I went pale, my hands ice cold yet sweaty. All I could do was stare; at the pale skin, the untidy black hair, and lifeless yet thirsty eyes. If you could even call them eyes. They were so weird, yet looked like human eyes. There was just something so very wrong about them. And that wasn't helping the situation at all.

Its smirk got bigger and its mouth was opened, in attempt to speak. But there were only three, three god damn words:

"Keep your faith."

I threw myself to the ground right at the moment I thought it would shoot. But instead, I heard Mikey shouting my name from behind the door, nagging about me taking too long. I stood back up while breathing unsteadily yet deeply, looking at my reflection in the mirror. But this time it was actually my reflection. Terrified, breathless and paralyzed. Pathetic.

I wiped my tears away and two or three deep breaths before opening the door, revealing an annoyed yet to some points happy Mikey. Suddenly, the corner of his lips were pulled upwards. I stepped out, leaving enough space for him to enter the bathroom.

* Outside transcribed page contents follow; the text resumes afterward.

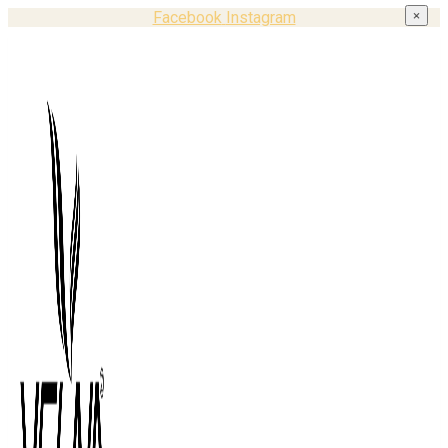
Facebook
Instagram
×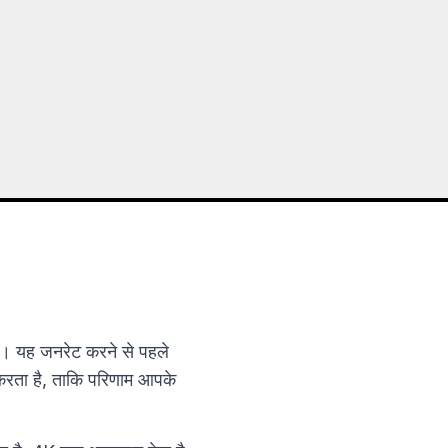
। यह जनरेट करने से पहले
 करता है, ताकि परिणाम आपके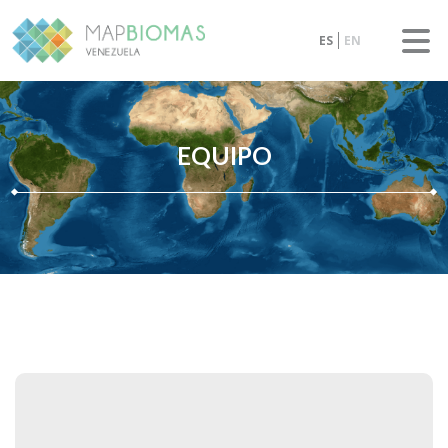
ES
EN
EQUIPO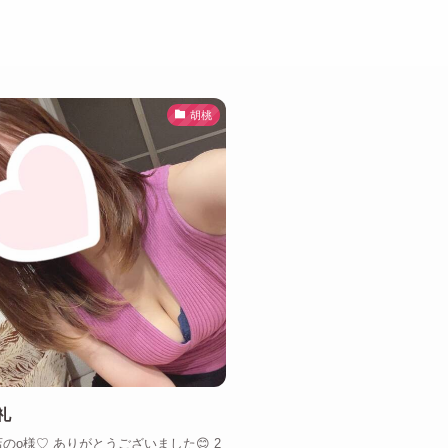
胡桃
礼
店のo様♡ ありがとうございました😊 2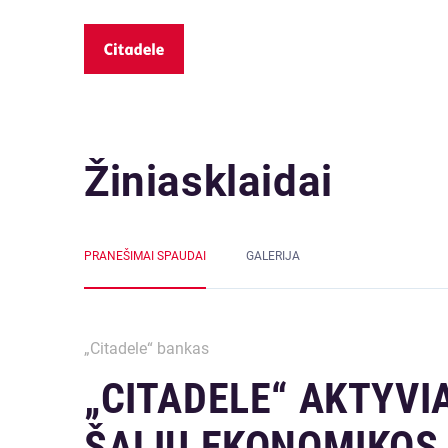
Žiniasklaidai
PRANEŠIMAI SPAUDAI
GALERIJA
„Citadele“ bankas
„CITADELE“ AKTYVIA
ŠALIŲ EKONOMIKOS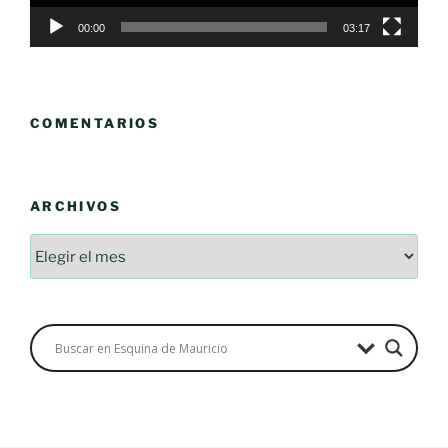
00:00
03:17
COMENTARIOS
ARCHIVOS
Archivos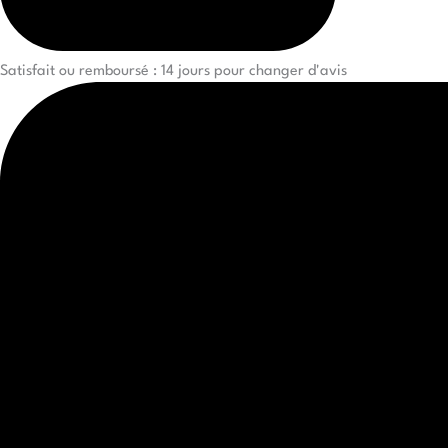
Satisfait ou remboursé : 14 jours pour changer d'avis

"Thanks..." he said as he stepped in but stopped to look at me. "You know I...I thought I'd never see you in here again. But you're here and everything's finally normal..." he mouthed, looking at the ground. "It's nice to have you around again brother." He said and smiled before closing the door. I knew I had just had an attack, but I just couldn't stop myself from smiling. Because hell, although I knew nothing was normal, I was beginning to imagine it actually was. And it brought a smile to my lips, reminding me of all the times I had had with my family.

I went to my room and changed into a pair of black jeans and a black shirt with long sleeves with the misfits' logo on it. I took a look at myself in the mirror of my room; pale, so pale it wouldn't be a surprise if I was dead. I brought my fingers towards my face, brushing them against my skin smoothly and slightly. I wanted to feel the life in me. Even if it was only once more. Only once more. I dropped my hands, sighing. Heading downstairs, I examined all the pictures we had hanged there. Our family, me and Mikey, mom and dad and their wedding. I slightly smiled at the thought of them and reached the living room, finding my mother in the kitchen again. Heading that way, I took in the smell of breakfast with pleasure, taken in mind that I hadn't eaten for a couple of days.